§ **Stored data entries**
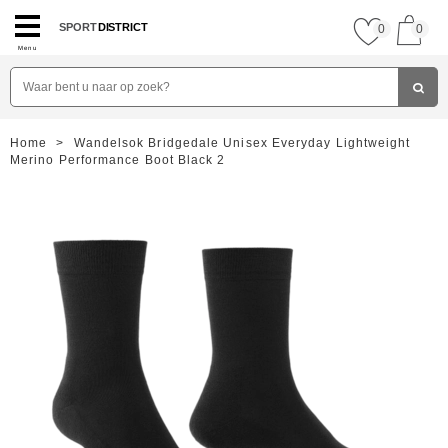
SPORT
DISTRICT
0
0
Menu
Home
>
Wandelsok Bridgedale Unisex Everyday Lightweight
Merino Performance Boot Black 2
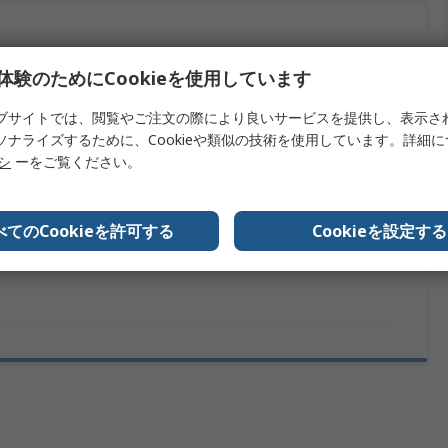
を検索します。
体験のためにCookieを使用しています
内容
ブサイトでは、閲覧やご注文の際により良いサービスを提供し、表示さ
ソナライズするために、Cookieや類似の技術を使用しています。詳細
フエニックスコンタクト
リシ
ーをご覧ください。
センサーアクセサリ
べてのCookieを許可する
Cookieを設定する
EU RoHS, CHINA RoHS, EU REACH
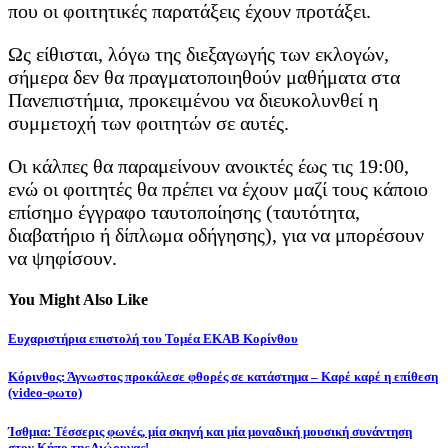
που οι φοιτητικές παρατάξεις έχουν προτάξει.
Ως είθισται, λόγω της διεξαγωγής των εκλογών,
σήμερα δεν θα πραγματοποιηθούν μαθήματα στα
Πανεπιστήμια, προκειμένου να διευκολυνθεί η
συμμετοχή των φοιτητών σε αυτές.
Οι κάλπες θα παραμείνουν ανοικτές έως τις 19:00,
ενώ οι φοιτητές θα πρέπει να έχουν μαζί τους κάποιο
επίσημο έγγραφο ταυτοποίησης (ταυτότητα,
διαβατήριο ή δίπλωμα οδήγησης), για να μπορέσουν
να ψηφίσουν.
You Might Also Like
Ευχαριστήρια επιστολή του Τομέα ΕΚΑΒ Κορίνθου
Κόρινθος: Άγνωστος προκάλεσε φθορές σε κατάστημα – Καρέ καρέ η επίθεση
(video-φωτο)
Ίσθμια: Τέσσερις φωνές, μία σκηνή και μία μοναδική μουσική συνάντηση
στον Κήπο της Διώρυγας!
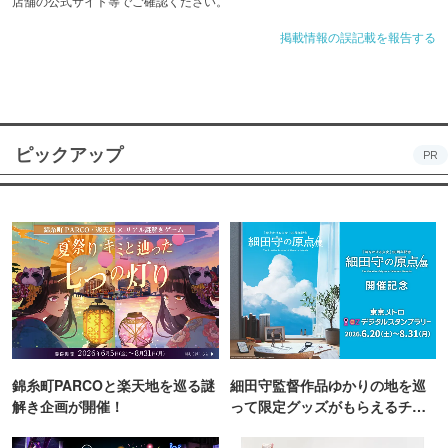
店舗の公式サイト等でご確認ください。
掲載情報の誤記載を報告する
ピックアップ
PR
錦糸町PARCOと楽天地を巡る謎
細田守監督作品ゆかりの地を巡
解き企画が開催！
って限定グッズがもらえるチャ
ンス！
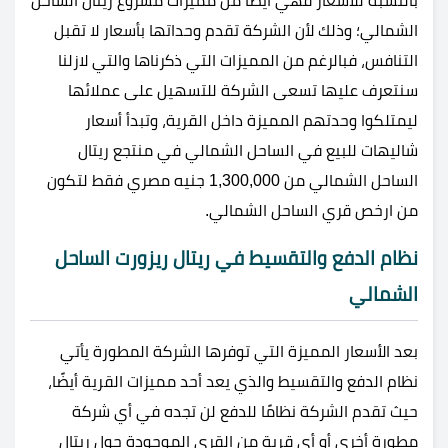
بالنسبة للأسعار فهي أيضًا من مميزات مشروع ريتال الساحل
الشمالي؛ وذلك لأن الشركة تقدم وحداتها بأسعار لا تقبل
التنافس، فبالرغم من المميزات التي ذكرناها والتي لازلنا
سنتعرف عليها تسعى الشركة للتسهيل على عملائها
ليمتلكوا وحدتهم المميزة داخل القرية، وتبدأ أسعار
شاليهات للبيع في الساحل الشمالي في منتجع ريتال
الساحل الشمالي من 1,300,000 جنيه مصري فقط لتكون
من ارخص قري الساحل الشمالي.
نظام الدفع والتقسيط في ريتال ريزورت الساحل
الشمالي
بعد الأسعار المميزة التي توفرها الشركة المطورة يأتي
نظام الدفع والتقسيط والذي يعد أحد مميزات القرية أيضًا،
حيث تقدم الشركة نظامًا للدفع لن تجده في أي شركة
مطورة أخرى أو أي قرية من القرى الموجودة حول ريتال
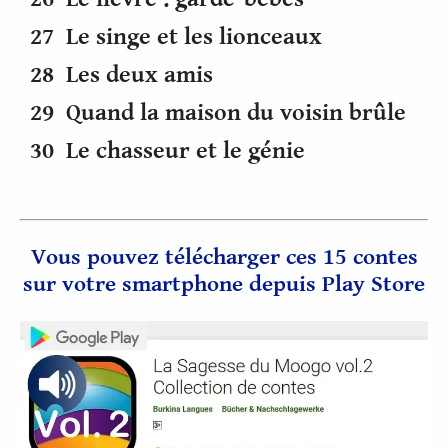
27 Le singe et les lionceaux
28 Les deux amis
29 Quand la maison du voisin brûle
30 Le chasseur et le génie
Vous pouvez télécharger ces 15 contes
sur votre smartphone depuis Play Store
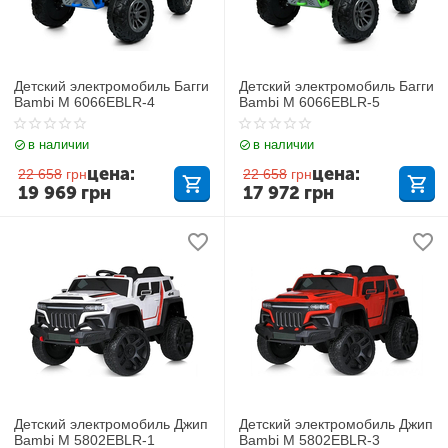
Детский электромобиль Багги
Детский электромобиль Багги
Bambi M 6066EBLR-4
Bambi M 6066EBLR-5
в наличии
в наличии
цена:
цена:
22 658
грн
22 658
грн
19 969
грн
17 972
грн
Детский электромобиль Джип
Детский электромобиль Джип
Bambi M 5802EBLR-1
Bambi M 5802EBLR-3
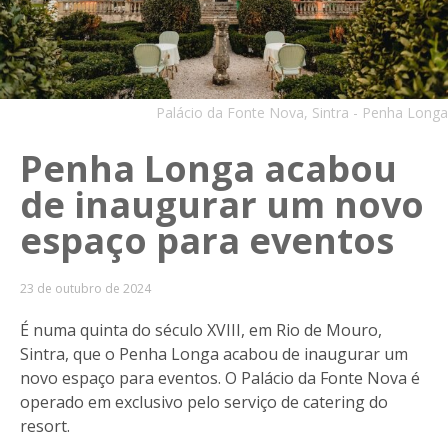
Palácio da Fonte Nova, Sintra - Penha Longa
Penha Longa acabou
de inaugurar um novo
espaço para eventos
23 de outubro de 2024
É numa quinta do século XVIII, em Rio de Mouro,
Sintra, que o Penha Longa acabou de inaugurar um
novo espaço para eventos. O Palácio da Fonte Nova é
operado em exclusivo pelo serviço de catering do
resort.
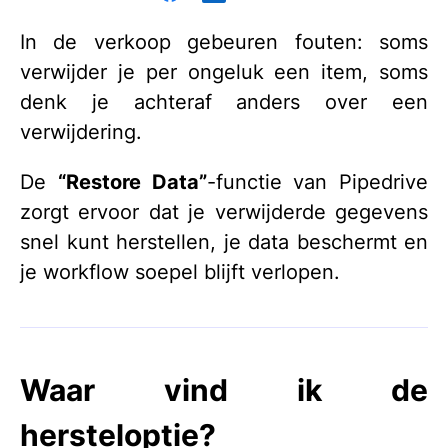
In de verkoop gebeuren fouten: soms
verwijder je per ongeluk een item, soms
denk je achteraf anders over een
verwijdering.
De
“Restore Data”
-functie van Pipedrive
zorgt ervoor dat je verwijderde gegevens
snel kunt herstellen, je data beschermt en
je workflow soepel blijft verlopen.
Waar vind ik de
hersteloptie?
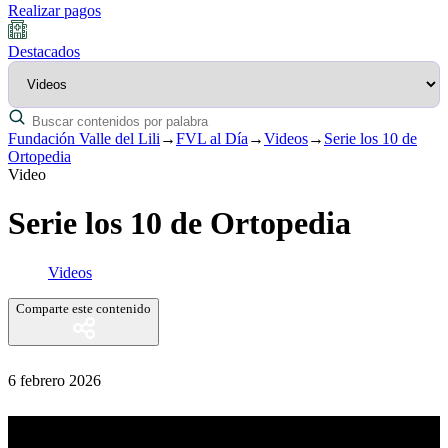
Realizar pagos
Destacados
Fundación Valle del Lili
→
FVL al Día
→
Videos
→
Serie los 10 de
Ortopedia
Video
Serie los 10 de Ortopedia
Videos
Comparte este contenido
6 febrero 2026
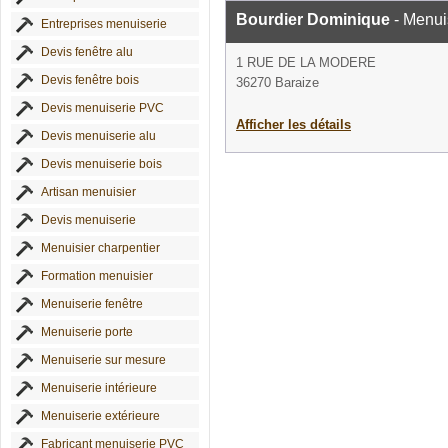
Bourdier Dominique
- Menui
Entreprises menuiserie
Devis fenêtre alu
1 RUE DE LA MODERE
Devis fenêtre bois
36270 Baraize
Devis menuiserie PVC
Afficher les détails
Devis menuiserie alu
Devis menuiserie bois
Artisan menuisier
Devis menuiserie
Menuisier charpentier
Formation menuisier
Menuiserie fenêtre
Menuiserie porte
Menuiserie sur mesure
Menuiserie intérieure
Menuiserie extérieure
Fabricant menuiserie PVC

§ **PROBLEM TO WORK ON**
With the line containing "1 RUE DE LA MODERE" as the first and the last line of the data as the final one, copy every line between them exactly, those two included.

§ **ANSWER BOX**
1 RUE DE LA MODERE
Devis fenêtre bois
36270 Baraize
Devis menuiserie PVC
Afficher les détails
Devis menuiserie alu
Devis menuiserie bois
Artisan menuisier
Devis menuiserie
Menuisier charpentier
Formation menuisier
Menuiserie fenêtre
Menuiserie porte
Menuiserie sur mesure
Menuiserie intérieure
Menuiserie extérieure
Fabricant menuiserie PVC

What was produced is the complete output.